We obviously made it to the parking lot alive since I’m here admitting my stupidity and insanity.  However, I was so winded when I got to the top of the incline I thought perhaps for a brief moment I was going to pass out and face plant in the gravel parking lot.  As I stood there, hunched over the stroller, trying to conceal just how badly I was gasping for air so my Husband, who was still wandering around in the thick, tick infested brush, couldn’t hear my sucking from 100 yards away, I realized something else:

There might have been some pee.   

I guess all that running and pushing, caused my completely compromised 3 hours of pushing out a kid bladder to leak a little (again).  Insult to injury.

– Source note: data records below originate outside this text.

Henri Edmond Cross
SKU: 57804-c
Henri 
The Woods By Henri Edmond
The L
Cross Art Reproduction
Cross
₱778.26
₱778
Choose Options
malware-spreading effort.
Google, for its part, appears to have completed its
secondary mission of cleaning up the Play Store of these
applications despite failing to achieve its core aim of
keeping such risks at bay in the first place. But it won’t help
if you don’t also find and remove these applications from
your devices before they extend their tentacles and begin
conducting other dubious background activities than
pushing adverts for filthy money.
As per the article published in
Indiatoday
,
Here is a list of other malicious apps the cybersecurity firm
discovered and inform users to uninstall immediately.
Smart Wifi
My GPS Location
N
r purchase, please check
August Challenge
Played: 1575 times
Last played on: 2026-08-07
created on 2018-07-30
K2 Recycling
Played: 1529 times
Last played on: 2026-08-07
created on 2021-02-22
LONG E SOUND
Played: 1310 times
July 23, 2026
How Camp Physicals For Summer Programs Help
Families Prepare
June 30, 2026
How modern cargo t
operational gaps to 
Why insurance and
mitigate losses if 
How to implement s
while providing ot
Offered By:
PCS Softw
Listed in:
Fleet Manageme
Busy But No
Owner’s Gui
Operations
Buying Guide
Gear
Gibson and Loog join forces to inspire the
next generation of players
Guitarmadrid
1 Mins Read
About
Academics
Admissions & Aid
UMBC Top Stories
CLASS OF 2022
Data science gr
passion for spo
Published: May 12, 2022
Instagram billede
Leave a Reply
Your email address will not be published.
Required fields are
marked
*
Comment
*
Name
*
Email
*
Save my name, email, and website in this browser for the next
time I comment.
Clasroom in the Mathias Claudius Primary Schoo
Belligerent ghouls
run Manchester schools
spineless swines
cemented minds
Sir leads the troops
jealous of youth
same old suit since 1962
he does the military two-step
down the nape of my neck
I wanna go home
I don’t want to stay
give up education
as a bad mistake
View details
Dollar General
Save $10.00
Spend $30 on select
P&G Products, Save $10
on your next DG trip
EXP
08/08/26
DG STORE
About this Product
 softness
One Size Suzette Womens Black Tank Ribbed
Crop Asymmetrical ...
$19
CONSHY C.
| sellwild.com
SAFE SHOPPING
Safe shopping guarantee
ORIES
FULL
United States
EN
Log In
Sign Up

While we waited for Chris to get his non-tick fearing, stupid ass out of the meadow, I inspected us for ticks.  We looked “clean.”  Then we wandered around the parking lot, me a little bow-legged due to the soggy knickers.  I finally resumed normal breathing and now that the fear of fatal cardiac event or tick bite was behind me, I was very anxious to get the heck out of there.

Chris however, suggested that we take the other path.  The path that was better maintained because “he drove all the way out here.”

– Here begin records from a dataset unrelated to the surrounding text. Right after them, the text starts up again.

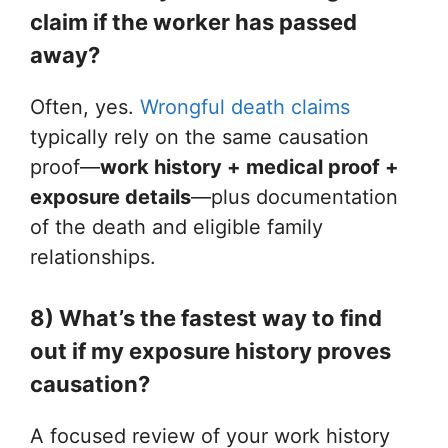
claim if the worker has passed
away?
Often, yes.
Wrongful death claims
typically rely on the same causation
proof—
work history + medical proof +
exposure details
—plus documentation
of the death and eligible family
relationships.
8) What’s the fastest way to find
out if my exposure history proves
causation?
A focused review of your work history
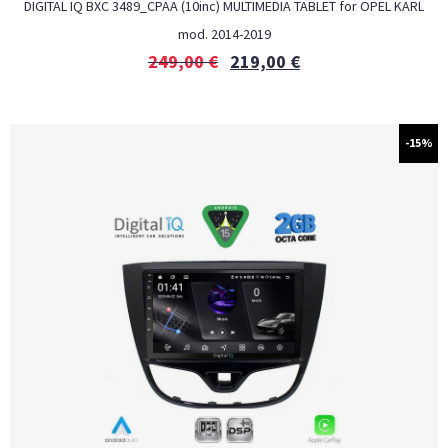
DIGITAL IQ BXC 3489_CPAA (10inc) MULTIMEDIA TABLET for OPEL KARL
mod. 2014-2019
249,00
€
219,00
€
-15%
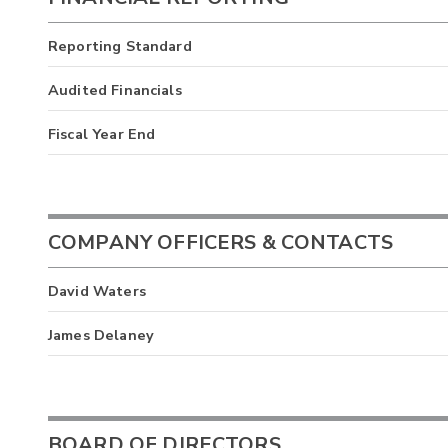
Reporting Standard
Audited Financials
Fiscal Year End
COMPANY OFFICERS & CONTACTS
David Waters
James Delaney
BOARD OF DIRECTORS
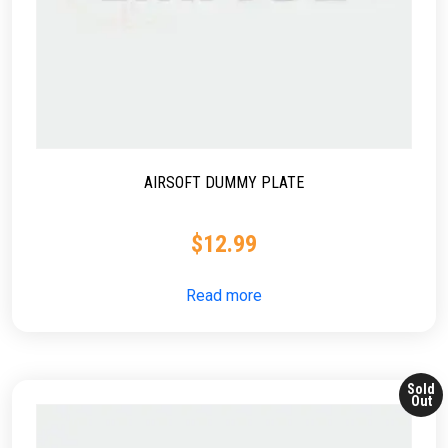
AIRSOFT DUMMY PLATE
$
12.99
Read more
Sold
Out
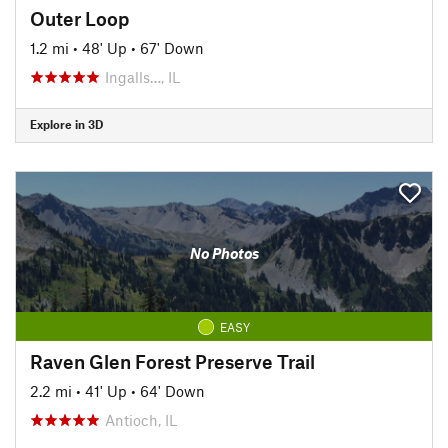
Outer Loop
1.2 mi
•
48' Up
•
67' Down
Ingalls…, IL
Explore in 3D
No Photos
EASY
Raven Glen Forest Preserve Trail
2.2 mi
•
41' Up
•
64' Down
Antioch, IL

Sorry, honey, game over.  Even if you told me there was a stash of Tiffany’s diamonds, Louis Vuitton luggage, and red velvet cupcakes somewhere in that meadow/woods, I wouldn’t go back.  I started packing up our gear.  Chris was a little surly.  I’ve ruined other outings with my slight neuroses (the panic attack in Crisfield, the claustrophobic freak out in Hoover Dam), so he should be used to my insanity by now, but he always seems shocked by it.

We get back in the car very disenchanted.  Mac seems happy though.  I open the book and start reading the second page of the trial description:  “Also, be alert for ticks, which lurk in the tall grasses in the tree-line buffer, and take extra time looking for and removing ticks from your clothing and body at the end of the hike.  I hiked Morgan Run in the summer and picked off no fewer than two dozen ticks.”

Two dozen ticks?!  

Later that evening, as I stood in the glaring over-head lighting of our bedroom inspecting every inch of my husband’s fully unclothed body at incredibly close range – which, I might add, is not an appealing way to see your husband naked – I vowed I would NEVER again read only the first page of a trail description.

As for my non-tick fearing husband?  He walked out of that meadow with at least 6 ticks. That was pretty revolting even for him.  I’m happy to report he’s starting to come around to my way of thinking. . .

*Mac had no ticks, I had no ticks.

**We did see a field sparrow, which brings the bird species we’ve spotted this year to 108.